Memory (SSOT + Vektor)

Arkhein's memory protocol is designed to ensure that data is both persistent and fast. We use a dual-layer approach.

SQLite as the SSOT

The Single Source of Truth (SSOT) for all domain knowledge (content, metadata, and embeddings) is our SQLite database.

Persistence: All knowledge is written to SQLite on the nativephp connection before any other operation.
Recovery: If our vector index is deleted or corrupted, it can be completely rebuilt from the data stored in SQLite.

While SQLite is the source of truth, it's not optimized for high-speed vector retrieval.

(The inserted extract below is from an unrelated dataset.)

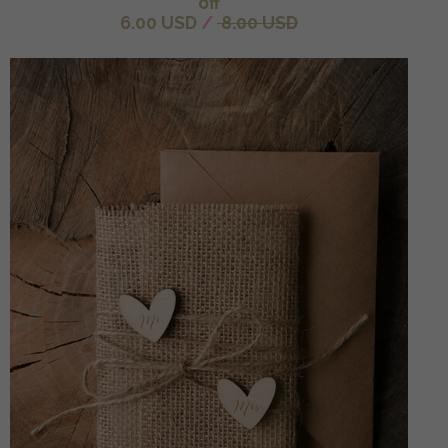
off
6.00 USD
/
8.00 USD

We use Vektor's binary index for acceleration.

Disposability: The Vektor binary index is disposable. We do not store any unique data in it.
Self-healing: If MemoryService detects that the Vektor index is missing, empty, or has a dimension mismatch, it will automatically trigger a rebuild from SQLite.

Arkhein utilizes a hierarchical semantic indexing model (Sovereign Tree) to ensure precise, efficient retrieval.

Hierarchy: Canopy (Silo Level) > Vessel (Document Level) > Fragment (Chunk Level).
Canopy Discovery: A pre-recall step identifying the relevant silos to search, reducing the search space to O(log n).
Silo Manifest: Ground-truth file lists for 100% structural accuracy during retrieval.
Adaptive Limits: Dynamically adjusting fragment limits based on query intent and complexity.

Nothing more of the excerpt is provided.